Le Comité accueille avec satisfaction la ratification par l’État partie des instruments internationaux suivants ou son adhésion auxdits instruments:

a)La Convention internationale pour la protection de toutes les personnes contre les disparitions forcées, le 26 septembre 2012;

b)La Convention relative aux droits des personnes handicapées et le Protocole facultatif s’y rapportant, le 30 janvier 2008;

c)Le Protocole facultatif se rapportant à la Convention contre la torture et autres peines ou traitements cruels, inhumains ou dégradants, le 14 septembre 2006;

d)La Convention internationale sur la protection des droits de tous les travailleurs migrants et des membres de leur famille, le 14 septembre 2005.

Le Comité accueille également avec satisfaction les mesures législatives et autres prises par l’État partie et énumérées ci-après:

a)L’adoption de la loi générale no 29973 relative aux personnes handicapées, le 13 décembre 2012;

b)L’adoption de la loi no 28983 relative à l’égalité des chances entre les hommes et les femmes, le 12 mars 2007;

c)L’adoption du Plan intégral de réparation (loi no 28592), le 20 juillet 2005;

d)La création d’un vice-ministère des droits de l’homme et de l’accès à la justice relevant du Ministère de la justice et des droits de l’homme, par la loi no 29809 du 5 décembre 2011.
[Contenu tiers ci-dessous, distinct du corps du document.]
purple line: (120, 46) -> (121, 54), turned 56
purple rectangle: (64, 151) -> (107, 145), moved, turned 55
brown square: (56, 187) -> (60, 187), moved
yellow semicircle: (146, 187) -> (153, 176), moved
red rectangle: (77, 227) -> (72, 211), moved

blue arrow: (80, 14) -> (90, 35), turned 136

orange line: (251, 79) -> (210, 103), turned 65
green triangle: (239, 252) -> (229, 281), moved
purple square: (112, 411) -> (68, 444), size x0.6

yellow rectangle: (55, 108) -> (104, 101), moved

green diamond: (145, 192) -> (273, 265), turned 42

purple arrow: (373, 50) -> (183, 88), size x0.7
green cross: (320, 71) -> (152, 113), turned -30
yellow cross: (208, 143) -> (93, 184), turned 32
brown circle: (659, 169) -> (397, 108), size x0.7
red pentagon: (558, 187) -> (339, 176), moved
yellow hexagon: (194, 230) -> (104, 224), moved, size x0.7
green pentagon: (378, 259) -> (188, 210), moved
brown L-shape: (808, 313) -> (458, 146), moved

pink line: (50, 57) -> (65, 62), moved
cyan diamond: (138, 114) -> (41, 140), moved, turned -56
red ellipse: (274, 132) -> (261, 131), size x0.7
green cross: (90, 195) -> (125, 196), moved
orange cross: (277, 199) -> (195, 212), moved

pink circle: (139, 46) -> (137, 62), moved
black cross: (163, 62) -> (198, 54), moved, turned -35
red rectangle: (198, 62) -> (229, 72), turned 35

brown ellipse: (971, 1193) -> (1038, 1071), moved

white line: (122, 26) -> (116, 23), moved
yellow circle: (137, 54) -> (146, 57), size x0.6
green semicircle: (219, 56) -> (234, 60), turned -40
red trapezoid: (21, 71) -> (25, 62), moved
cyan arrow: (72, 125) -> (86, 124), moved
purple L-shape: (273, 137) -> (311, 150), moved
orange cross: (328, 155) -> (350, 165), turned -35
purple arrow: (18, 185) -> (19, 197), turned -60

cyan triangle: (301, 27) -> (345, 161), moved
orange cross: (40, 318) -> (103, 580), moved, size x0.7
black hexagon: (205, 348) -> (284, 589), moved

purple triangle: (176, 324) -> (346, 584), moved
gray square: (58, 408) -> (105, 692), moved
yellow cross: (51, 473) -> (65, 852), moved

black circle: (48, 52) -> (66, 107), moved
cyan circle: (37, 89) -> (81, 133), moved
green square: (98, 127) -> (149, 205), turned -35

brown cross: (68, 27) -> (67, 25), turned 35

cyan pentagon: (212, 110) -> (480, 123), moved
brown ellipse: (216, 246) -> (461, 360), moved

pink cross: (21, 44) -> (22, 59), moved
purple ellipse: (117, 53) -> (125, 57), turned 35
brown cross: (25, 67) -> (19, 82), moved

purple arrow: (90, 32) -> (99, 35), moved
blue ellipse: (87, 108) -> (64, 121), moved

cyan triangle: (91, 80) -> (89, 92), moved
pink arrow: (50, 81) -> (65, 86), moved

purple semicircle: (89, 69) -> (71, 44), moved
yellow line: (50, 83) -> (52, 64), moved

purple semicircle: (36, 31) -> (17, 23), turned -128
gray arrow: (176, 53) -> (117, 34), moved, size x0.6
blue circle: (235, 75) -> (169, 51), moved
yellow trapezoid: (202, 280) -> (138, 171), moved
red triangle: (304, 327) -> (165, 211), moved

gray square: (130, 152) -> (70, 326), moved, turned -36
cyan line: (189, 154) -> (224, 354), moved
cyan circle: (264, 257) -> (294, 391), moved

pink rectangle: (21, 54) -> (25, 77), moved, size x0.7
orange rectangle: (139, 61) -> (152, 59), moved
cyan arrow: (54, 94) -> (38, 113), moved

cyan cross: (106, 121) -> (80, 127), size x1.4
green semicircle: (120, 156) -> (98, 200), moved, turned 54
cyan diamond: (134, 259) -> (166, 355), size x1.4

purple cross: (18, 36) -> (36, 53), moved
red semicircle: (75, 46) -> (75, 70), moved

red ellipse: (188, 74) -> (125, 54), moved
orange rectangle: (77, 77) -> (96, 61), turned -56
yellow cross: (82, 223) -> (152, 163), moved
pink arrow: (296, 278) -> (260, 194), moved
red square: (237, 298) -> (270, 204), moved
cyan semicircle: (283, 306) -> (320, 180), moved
C.Principaux sujets de préoccupation et recommandations

Le Comité prend acte des améliorations que l'État partie a apportées au cadre prévu pour le suivi des constatations adoptées à l’issue de l’examen des communications émanant de particuliers ainsi que des mesures qu’il a prises à la suite de ces constatations, mais note avec préoccupation que lesdites constatations n’ont toujours pas été mises en œuvre de manière appropriée (art. 2).

Le Comité invite l’État partie à redoubler d’efforts pour donner pleinement effet à toutes les recommandations figurant dans les constatations adoptées au titre du Protocole facultatif dans lesquelles le Comité a conclu à des violations du Pacte par l’État partie. Il encourage également l’État partie à poursuivre sa collaboration avec le Rapporteur spécial chargé du suivi des constatations.

Le Comité prend acte des informations communiquées par la délégation de l’État partie au sujet du projet de plan national relatif aux droits de l’homme, mais regrette que ce plan soit encore à l’examen (art. 2).

L’État partie devrait accélérer l’adoption d’un plan national complet relatif aux droits de l’homme et veiller à ce qu’il réponde de manière adéquate et efficace aux problèmes soulevés par la société civile, le Comité lui-même et d’autres mécanismes relatifs aux droits de l’homme. L’État partie devrait également veiller à ce que, une  fois adopté, le plan soit mis en œuvre efficacement, notamment en allouant des ressources humaines et matérielles suffisantes à cette fin et en mettant en place des mécanismes de contrôle et des dispositifs imposant de rendre compte des actes accomplis, avec la participation des représentants de tous les secteurs de la société civile.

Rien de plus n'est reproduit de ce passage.